INPUT FOR THIS TASK
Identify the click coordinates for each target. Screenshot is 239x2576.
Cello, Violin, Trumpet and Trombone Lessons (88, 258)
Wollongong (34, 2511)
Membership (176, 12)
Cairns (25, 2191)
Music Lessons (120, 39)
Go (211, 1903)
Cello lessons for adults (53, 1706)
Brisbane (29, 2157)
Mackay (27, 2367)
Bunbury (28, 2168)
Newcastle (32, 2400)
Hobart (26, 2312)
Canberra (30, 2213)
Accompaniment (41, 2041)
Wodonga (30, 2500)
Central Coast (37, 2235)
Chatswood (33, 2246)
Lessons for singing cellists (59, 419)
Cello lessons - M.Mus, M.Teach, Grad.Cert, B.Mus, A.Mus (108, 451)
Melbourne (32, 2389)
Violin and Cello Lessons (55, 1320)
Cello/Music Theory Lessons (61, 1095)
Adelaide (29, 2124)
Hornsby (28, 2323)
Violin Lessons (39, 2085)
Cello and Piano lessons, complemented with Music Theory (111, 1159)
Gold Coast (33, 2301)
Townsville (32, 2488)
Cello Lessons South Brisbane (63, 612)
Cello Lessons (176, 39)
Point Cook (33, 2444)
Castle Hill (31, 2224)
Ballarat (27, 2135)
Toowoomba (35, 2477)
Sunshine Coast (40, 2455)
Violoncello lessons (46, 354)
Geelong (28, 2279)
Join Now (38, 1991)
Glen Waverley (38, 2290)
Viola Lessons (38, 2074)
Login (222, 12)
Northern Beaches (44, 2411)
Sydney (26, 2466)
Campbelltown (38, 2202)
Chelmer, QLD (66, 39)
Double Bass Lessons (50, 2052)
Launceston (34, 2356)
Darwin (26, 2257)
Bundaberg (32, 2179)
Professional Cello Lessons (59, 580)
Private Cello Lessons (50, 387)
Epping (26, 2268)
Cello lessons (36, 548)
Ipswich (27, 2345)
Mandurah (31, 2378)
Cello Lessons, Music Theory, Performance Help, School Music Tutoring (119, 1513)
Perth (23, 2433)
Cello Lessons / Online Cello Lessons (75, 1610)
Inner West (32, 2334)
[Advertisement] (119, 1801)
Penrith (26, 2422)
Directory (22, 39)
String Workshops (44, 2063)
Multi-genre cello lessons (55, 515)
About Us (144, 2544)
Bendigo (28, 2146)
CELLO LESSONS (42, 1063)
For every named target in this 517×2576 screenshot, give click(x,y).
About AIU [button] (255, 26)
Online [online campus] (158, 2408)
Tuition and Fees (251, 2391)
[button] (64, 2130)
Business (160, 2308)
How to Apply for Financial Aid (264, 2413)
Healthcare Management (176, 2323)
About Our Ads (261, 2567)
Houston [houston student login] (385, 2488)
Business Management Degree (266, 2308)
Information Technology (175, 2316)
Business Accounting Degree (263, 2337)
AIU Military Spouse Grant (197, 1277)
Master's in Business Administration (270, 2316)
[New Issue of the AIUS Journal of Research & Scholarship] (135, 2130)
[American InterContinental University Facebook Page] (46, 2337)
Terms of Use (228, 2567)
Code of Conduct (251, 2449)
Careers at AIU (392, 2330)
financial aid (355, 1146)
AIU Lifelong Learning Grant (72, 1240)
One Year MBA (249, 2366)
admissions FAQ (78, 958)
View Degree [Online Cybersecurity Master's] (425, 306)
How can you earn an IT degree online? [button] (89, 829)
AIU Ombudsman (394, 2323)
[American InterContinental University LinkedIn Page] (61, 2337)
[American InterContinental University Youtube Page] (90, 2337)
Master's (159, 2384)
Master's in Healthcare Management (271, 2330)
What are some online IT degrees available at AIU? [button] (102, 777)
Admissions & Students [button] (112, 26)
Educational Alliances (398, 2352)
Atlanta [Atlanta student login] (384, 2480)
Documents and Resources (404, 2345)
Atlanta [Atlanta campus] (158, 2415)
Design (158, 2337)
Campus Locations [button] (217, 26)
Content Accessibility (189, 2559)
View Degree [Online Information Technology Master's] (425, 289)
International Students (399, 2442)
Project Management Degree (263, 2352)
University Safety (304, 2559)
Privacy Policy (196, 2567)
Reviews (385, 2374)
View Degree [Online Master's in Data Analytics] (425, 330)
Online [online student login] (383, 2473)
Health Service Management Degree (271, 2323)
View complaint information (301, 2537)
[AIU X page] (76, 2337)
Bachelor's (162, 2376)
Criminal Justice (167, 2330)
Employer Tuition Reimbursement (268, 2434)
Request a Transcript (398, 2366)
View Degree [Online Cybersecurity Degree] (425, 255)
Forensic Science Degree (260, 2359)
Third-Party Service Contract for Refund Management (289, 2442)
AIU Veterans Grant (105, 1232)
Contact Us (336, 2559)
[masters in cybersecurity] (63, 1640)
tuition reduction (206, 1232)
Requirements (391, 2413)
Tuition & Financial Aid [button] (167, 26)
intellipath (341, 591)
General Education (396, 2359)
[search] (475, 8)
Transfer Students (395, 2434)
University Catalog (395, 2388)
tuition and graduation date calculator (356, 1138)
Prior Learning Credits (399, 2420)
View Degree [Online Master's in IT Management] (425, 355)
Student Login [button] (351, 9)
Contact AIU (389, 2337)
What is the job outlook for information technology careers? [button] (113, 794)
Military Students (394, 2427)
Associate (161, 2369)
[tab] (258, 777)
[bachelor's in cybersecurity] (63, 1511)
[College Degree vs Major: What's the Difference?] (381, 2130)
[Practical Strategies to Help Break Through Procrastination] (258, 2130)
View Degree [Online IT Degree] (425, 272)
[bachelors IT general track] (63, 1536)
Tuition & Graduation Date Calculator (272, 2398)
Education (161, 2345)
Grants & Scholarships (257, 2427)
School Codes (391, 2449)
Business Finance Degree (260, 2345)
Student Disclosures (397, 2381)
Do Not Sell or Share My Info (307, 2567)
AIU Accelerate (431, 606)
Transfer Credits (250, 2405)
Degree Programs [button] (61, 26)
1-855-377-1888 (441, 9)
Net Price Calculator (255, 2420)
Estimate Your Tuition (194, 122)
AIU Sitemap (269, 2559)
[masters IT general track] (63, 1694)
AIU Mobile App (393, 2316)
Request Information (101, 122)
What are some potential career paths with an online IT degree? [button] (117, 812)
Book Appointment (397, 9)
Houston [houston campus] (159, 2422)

AIM OF THE EXERCISE
Beginning with the very first line of the records above, please retype each line through the one that has "Chatswood (33, 2246)", and add nothing.

EXERCISE OUTPUT
Identify the click coordinates for each target. Screenshot is 239x2576.
Cello, Violin, Trumpet and Trombone Lessons (88, 258)
Wollongong (34, 2511)
Membership (176, 12)
Cairns (25, 2191)
Music Lessons (120, 39)
Go (211, 1903)
Cello lessons for adults (53, 1706)
Brisbane (29, 2157)
Mackay (27, 2367)
Bunbury (28, 2168)
Newcastle (32, 2400)
Hobart (26, 2312)
Canberra (30, 2213)
Accompaniment (41, 2041)
Wodonga (30, 2500)
Central Coast (37, 2235)
Chatswood (33, 2246)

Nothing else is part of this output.